PATI baistnews.com – Pelaksanaan Sistem Penerimaan Murid Baru (SPMB) jenjang Sekolah Dasar (SD) dan Sekolah Menengah Pertama (SMP) Tahun Ajaran 2026/2027 di Kabupaten Pati sejauh ini berlangsung lancar dan kondusif. Meski belum menerima laporan pelanggaran maupun keluhan dari masyarakat, DPRD Kabupaten Pati tetap membuka ruang pengaduan dan terus melakukan pengawasan terhadap seluruh tahapan penerimaan siswa baru. (11/06/26)
Ketua Komisi D DPRD Kabupaten Pati, Teguh Bandang Waluyo, mengatakan pihaknya terus memantau pelaksanaan SPMB untuk memastikan proses seleksi berjalan sesuai aturan serta memberikan kesempatan yang adil bagi seluruh calon peserta didik.
Menurut politikus PDI Perjuangan yang akrab disapa Bandang tersebut, hingga saat ini kondisi yang kondusif menunjukkan adanya koordinasi yang baik antara Dinas Pendidikan Kabupaten Pati dengan seluruh satuan pendidikan.
“Kami terus melakukan pemantauan terhadap pelaksanaan SPMB SD dan SMP di Kabupaten Pati.

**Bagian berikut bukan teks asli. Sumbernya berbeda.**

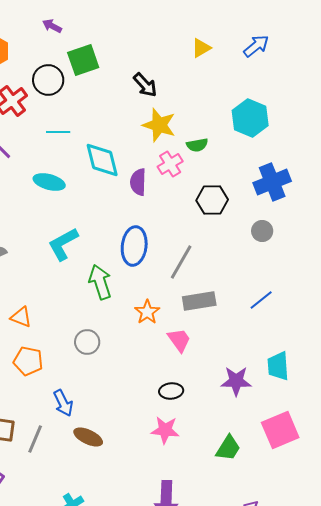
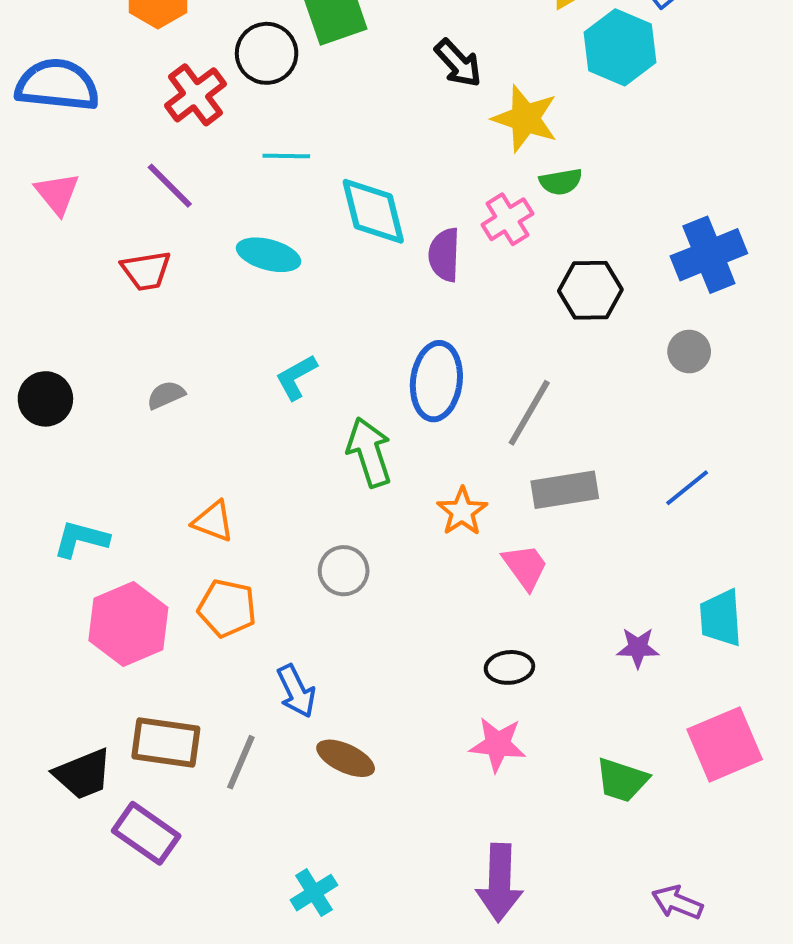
cyan hexagon: (250, 118) -> (620, 47), moved
yellow star: (159, 125) -> (525, 119), moved
cyan L-shape: (63, 244) -> (296, 377), size x0.7
purple star: (236, 381) -> (638, 648), size x0.7
green trapezoid: (228, 448) -> (622, 780), turned 76

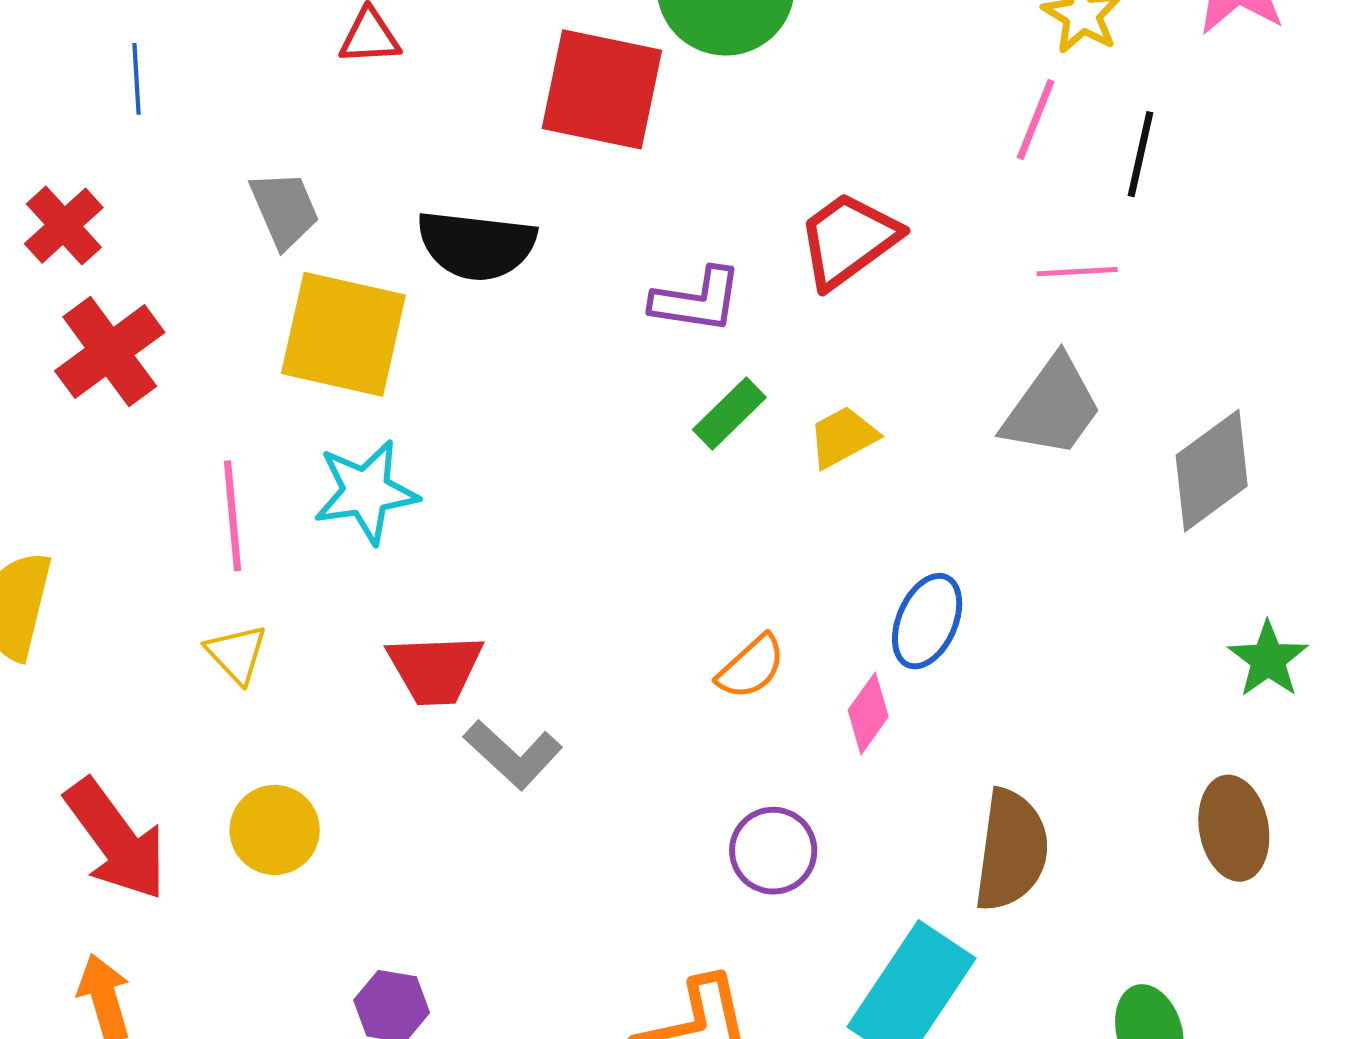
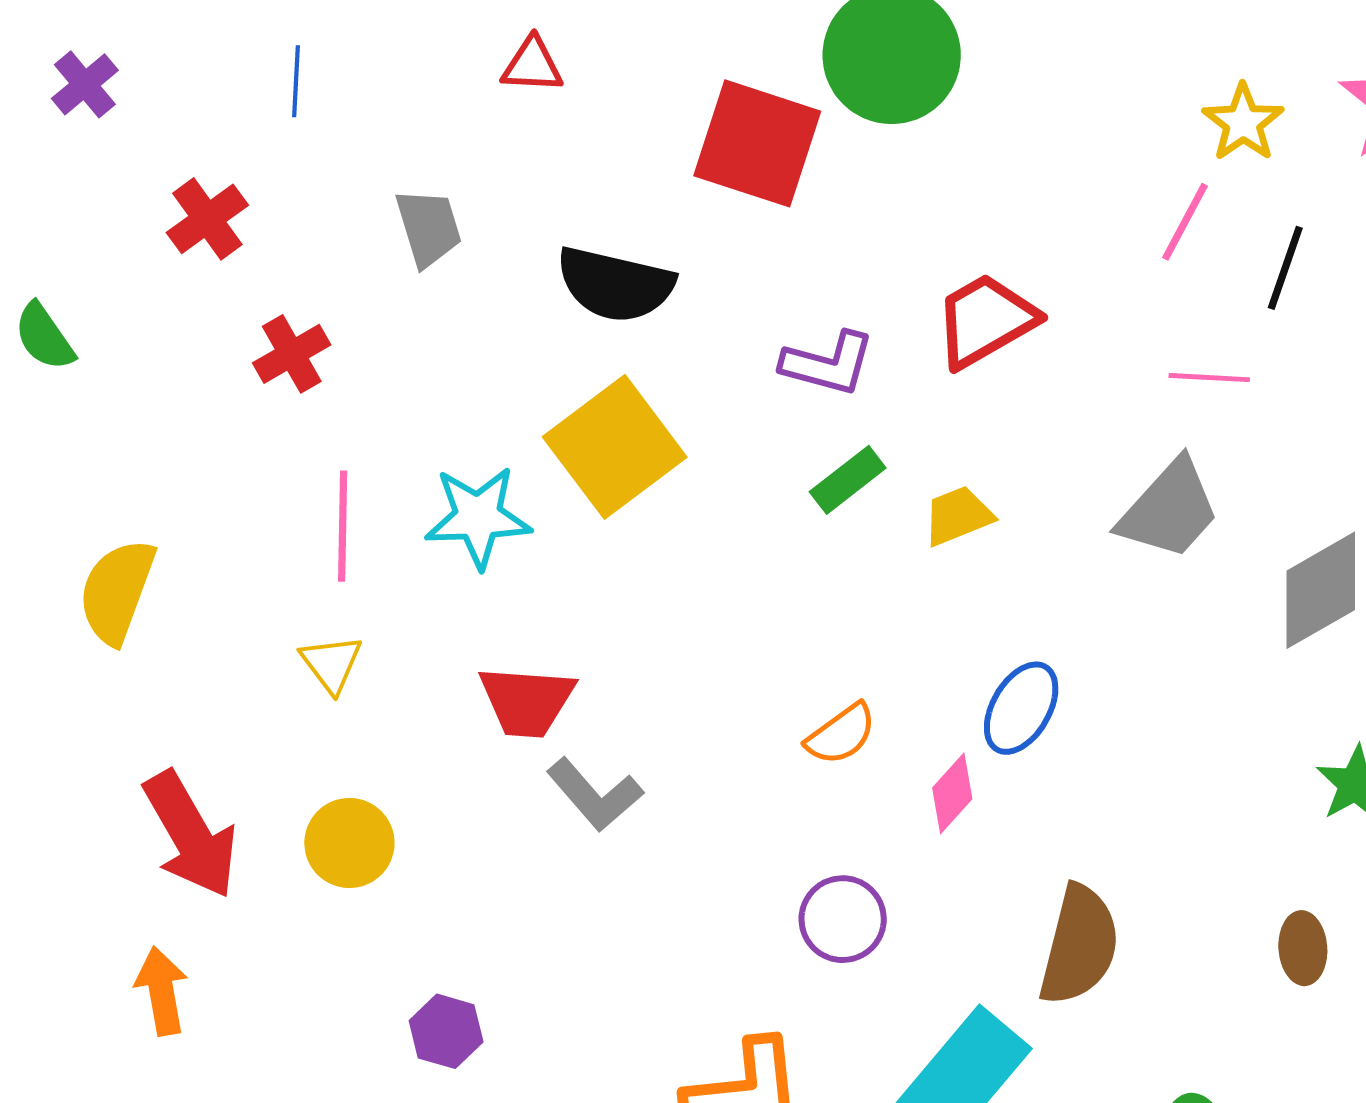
yellow square: (343, 334) -> (615, 447), moved, turned 34
red cross: (110, 352) -> (292, 354), moved, size x0.7
brown ellipse: (1234, 828) -> (1303, 948), size x0.7

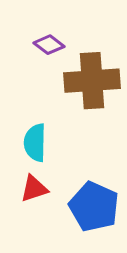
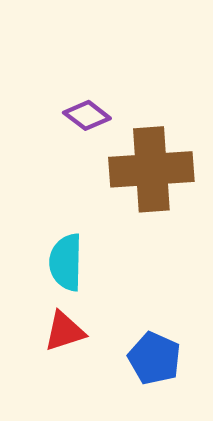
blue pentagon: (94, 207) -> (154, 358), size x0.7

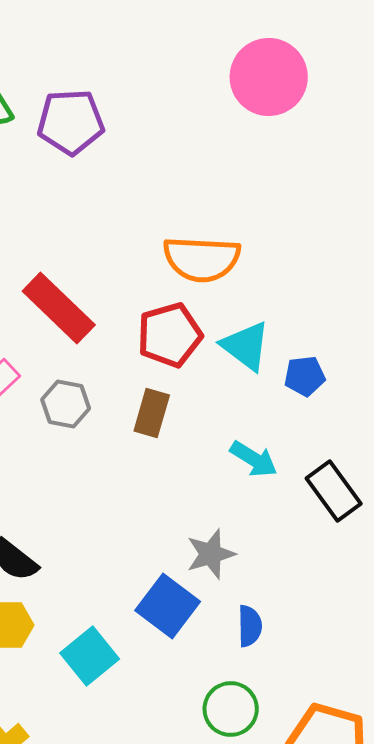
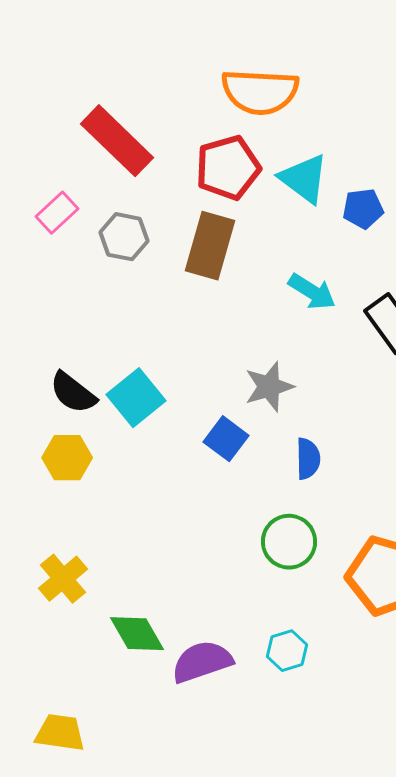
brown rectangle: (152, 413) -> (210, 246), size x1.4
blue square: (168, 606) -> (226, 439), size x0.7
cyan square: (90, 656) -> (136, 398), moved

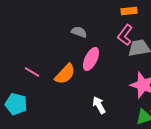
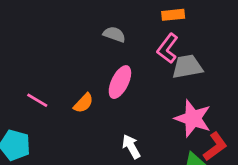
gray semicircle: (79, 32) -> (114, 34), moved
orange semicircle: (65, 74) -> (83, 103), size x0.7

Sampai hari ini, Komisi D DPRD Pati belum menerima laporan maupun aduan dari calon siswa baru ataupun orang tua siswa terkait pelaksanaan SPMB. Ini menunjukkan proses penerimaan berjalan aman dan sesuai ketentuan yang berlaku,” ujarnya.
Meski demikian, Bandang menegaskan bahwa pengawasan tidak boleh kendor. Ia meminta seluruh sekolah tetap menjunjung tinggi prinsip transparansi, objektivitas, dan akuntabilitas selama proses penerimaan berlangsung agar tidak menimbulkan polemik di tengah masyarakat.
Menurutnya, keterbukaan informasi menjadi kunci penting dalam menjaga kepercayaan masyarakat terhadap dunia pendidikan. Karena itu, sekolah diminta memberikan pelayanan yang responsif kepada calon peserta didik maupun orang tua yang membutuhkan informasi terkait proses pendaftaran.
“Jangan sampai ada masyarakat yang merasa kesulitan mendapatkan informasi atau pelayanan. Sekolah harus terbuka dan responsif terhadap setiap pertanyaan maupun kebutuhan calon peserta didik,” katanya.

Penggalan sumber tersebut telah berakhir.